Piala Dunia 2018: Bek Timnas Kroasia menghindari larangan pertandingan atas perayaan pasca pertandingan setelah Rusia menang.

Judisessions - Moskov - Pemain Timnas Kroasia Domagoj Vida telah menghindari hukuman dari  FIFA setelah difilmkan mengatakan "kemuliaan ke Ukraina " di bangun dari kemenangan  perempat final timnya atas Rusia .

Bek, yang mencetak gol kedua Kroasia jauh ke dalam perpanjangan waktu, merekam rekaman dengan pemandu Kroasia Ognjen Vukojevic selama perayaan tim di Sochi.

Dalam video tersebut, diposting di YouTube, Domagoj Vida berteriak “kemuliaan ke Ukraina” - sebuah frasa yang terus dikerahkan oleh nasionalis Ukraina anti-Rusia setelah kudeta Maidan 2014.

Vukojevic, yang meraih 55 caps sebagai gelandang bertahan sebelum mengakhiri karir internasionalnya setelah Piala Dunia 2014, menambahkan: "Kemenangan ini untuk Dynamo (Kiev) dan untuk Ukraina."

Video itu telah memicu reaksi di Rusia, yang terus mendukung klaim kemerdekaan dari minoritas berbahasa Rusia Ukraina.

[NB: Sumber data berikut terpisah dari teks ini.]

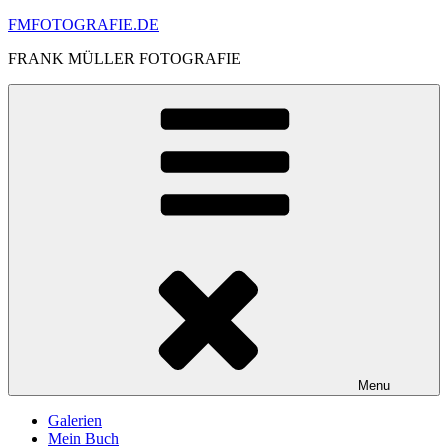
Skip
FMFOTOGRAFIE.DE
to
FRANK MÜLLER FOTOGRAFIE
content
Menu
Galerien
Mein Buch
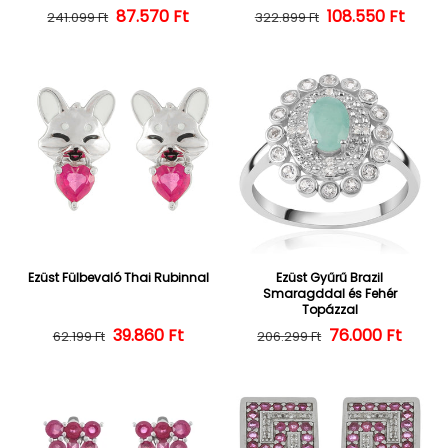
87.570 Ft
Normál ár
Kedvezményes ár
108.550 Ft
Normál ár
Kedvezményes
241.099 Ft
322.899 Ft
Ezüst Fülbevaló Thai Rubinnal
Ezüst Gyűrű Brazil
Smaragddal és Fehér
Topázzal
39.860 Ft
Normál ár
Kedvezményes ár
Normál ár
Kedvezményes
76.000 Ft
62.199 Ft
206.299 Ft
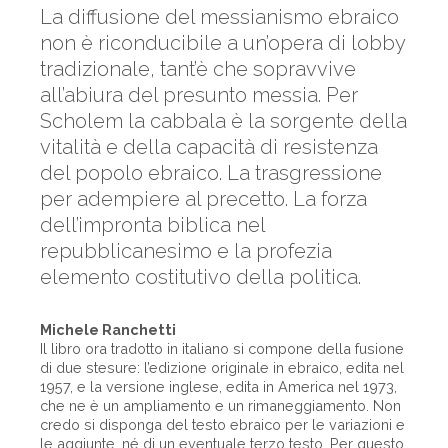
La diffusione del messianismo ebraico
non è riconducibile a un’opera di lobby
tradizionale, tant’è che sopravvive
all’abiura del presunto messia. Per
Scholem la cabbala è la sorgente della
vitalità e della capacità di resistenza
del popolo ebraico. La trasgressione
per adempiere al precetto. La forza
dell’impronta biblica nel
repubblicanesimo e la profezia
elemento costitutivo della politica.
Michele Ranchetti
Il libro ora tradotto in italiano si compone della fusione
di due stesure: l’edizione originale in ebraico, edita nel
1957, e la versione inglese, edita in America nel 1973,
che ne è un ampliamento e un rimaneggiamento. Non
credo si disponga del testo ebraico per le variazioni e
le aggiunte, né di un eventuale terzo testo. Per questo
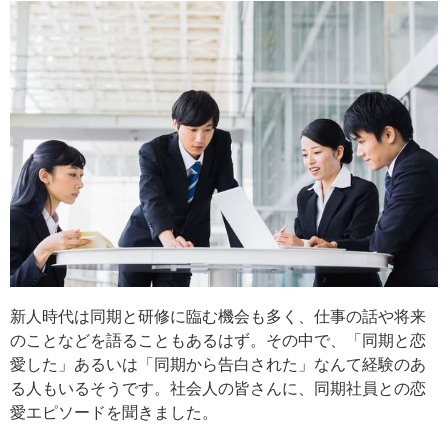
新人時代は同期と研修に臨む機会も多く、仕事の話や将来
のことなどを語ることもあるはず。その中で、「同期と恋
愛した」あるいは「同期から告白された」なんて経験のあ
る人もいるそうです。社会人の皆さんに、同期社員との恋
愛エピソードを聞きました。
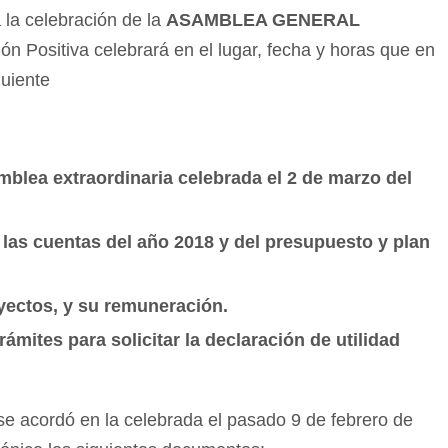
 la celebración de la
ASAMBLEA GENERAL
ón Positiva celebrará en el lugar, fecha y horas que en
guiente
amblea extraordinaria celebrada el 2 de marzo del
las cuentas del año 2018 y del presupuesto y plan
yectos, y su remuneración.
rámites para solicitar la declaración de utilidad
 se acordó en la celebrada el pasado 9 de febrero de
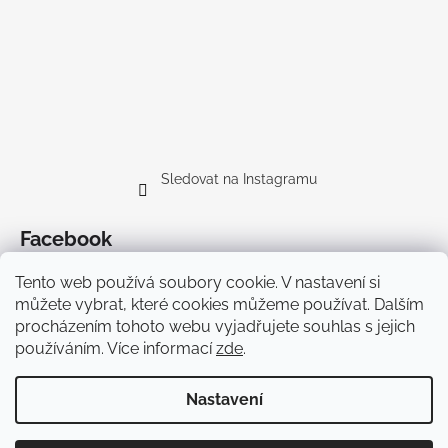
Sledovat na Instagramu
Facebook
Tento web používá soubory cookie. V nastavení si
můžete vybrat, které cookies můžeme používat. Dalším
procházením tohoto webu vyjadřujete souhlas s jejich
používáním. Více informací
zde
.
Doprava
Nastavení
Vytvořil Shoptet Premium
Copyright 2026
Cyklodesign
. Všechna práva vyhrazena.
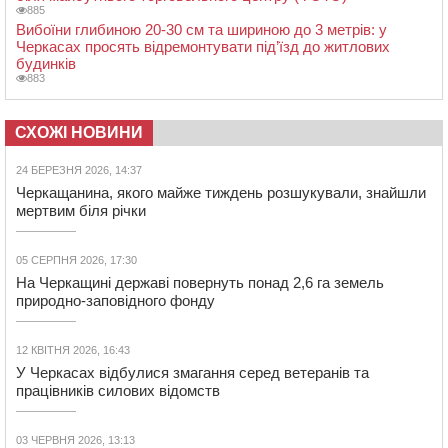
885
Вибоїни глибиною 20-30 см та шириною до 3 метрів: у
Черкасах просять відремонтувати під’їзд до житлових
будинків
883
СХОЖІ НОВИНИ
24 БЕРЕЗНЯ 2026, 14:37
Черкащанина, якого майже тиждень розшукували, знайшли
мертвим біля річки
05 СЕРПНЯ 2026, 17:30
На Черкащині державі повернуть понад 2,6 га земель
природно-заповідного фонду
12 КВІТНЯ 2026, 16:43
У Черкасах відбулися змагання серед ветеранів та
працівників силових відомств
03 ЧЕРВНЯ 2026, 13:13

Pada tahun 2014, semenanjung Krimea dianeksasi dari Ukraina oleh Rusia. Sementara sejumlah negara telah mengakui Krimea sebagai bagian dari Federasi Rusia, Ukraina terus mengklaim wilayah tersebut sebagai bagian integral dari wilayahnya.

Mengingat konotasi politik, perayaan pasca-pertandingan Vida mengancam akan menarik hukuman dari FIFA.

Namun, setelah peninjauan singkat atas insiden tersebut, badan yang mengatur menegaskan bahwa itu hanya mengeluarkan peringatan kepada pembela atas komentarnya.

"Kami dapat mengkonfirmasi bahwa Komite Disiplin FIFA telah mengirim peringatan kepada pemain Domagoj Vida karena pernyataan videonya setelah pertandingan Piala Dunia FIFA 2018 antara Rusia dan Kroasia," kata FIFA.

Menurut kode disiplin FIFA, slogan-slogan politik dilarang dari permainan sementara Bagian 54 menyatakan bahwa: "Siapa pun yang memprovokasi masyarakat umum selama pertandingan akan diskors untuk dua pertandingan dan disetujui dengan denda minimal CHF 5.000 (£ 3,800)."

Vida kemudian mengecilkan perayaannya sebagai "lelucon".

“Kemenangan ini untuk Kroasia. Tanpa politik, ”katanya.

"Itu lelucon. Saya punya teman di sana sejak saya bergabung dengan Dynamo Kyiv, saya tidak bermaksud yang lain.

“Saya tidak tahu mengapa fans Rusia mungkin tidak mendapatkannya. Saya suka orang-orang Rusia. Itu hanya lelucon. "

Sebelumnya di turnamen, Swiss Granit Xhaka dan Xherdan Shaqiri didisiplinkan setelah perayaan gol mereka yang kontroversial melawan Serbia dianggap telah melanggar peraturan FIFA.

Setelah penyelidikan singkat, FIFA memilih untuk menyempurnakan pasangan "untuk perilaku tidak sportif bertentangan dengan prinsip-prinsip fair-play selama perayaan (s) tujuan mereka pada pertandingan Swiss vs Serbia."

Popular posts from this blog

PSG Yakin Masih Ada Peluang

Timnas Brasil Gagal Meraih Poin Penuh Saat Pertandinga Perdana Piala Dunia 2018.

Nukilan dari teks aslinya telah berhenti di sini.